> **WHAT THE TASK ASKS**:
Please write out only the lines from the line with "fois très sobre" to the line with "November 23, 2023", inclusive, exactly as they stand below, without the pictures.

> **ENTRIES SUPPLIED**:
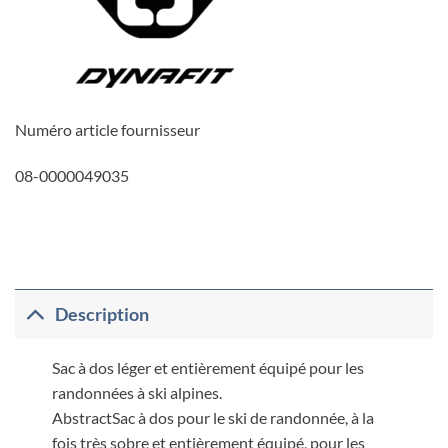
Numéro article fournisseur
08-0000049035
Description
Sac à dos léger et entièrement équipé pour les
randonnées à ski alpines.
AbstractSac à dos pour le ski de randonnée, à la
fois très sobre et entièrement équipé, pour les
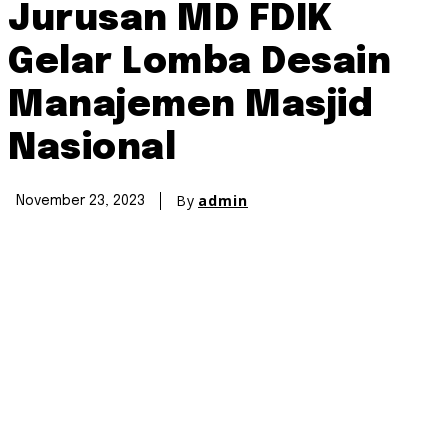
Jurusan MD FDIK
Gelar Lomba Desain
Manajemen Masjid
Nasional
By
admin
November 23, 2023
---
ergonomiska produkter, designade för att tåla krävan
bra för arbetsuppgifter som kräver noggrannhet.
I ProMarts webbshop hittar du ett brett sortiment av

> **REPLY TO THE TASK**:
fois très sobre et entièrement équipé, pour les
Jurusan MD FDIK
Gelar Lomba Desain
Manajemen Masjid
Nasional
By
admin
November 23, 2023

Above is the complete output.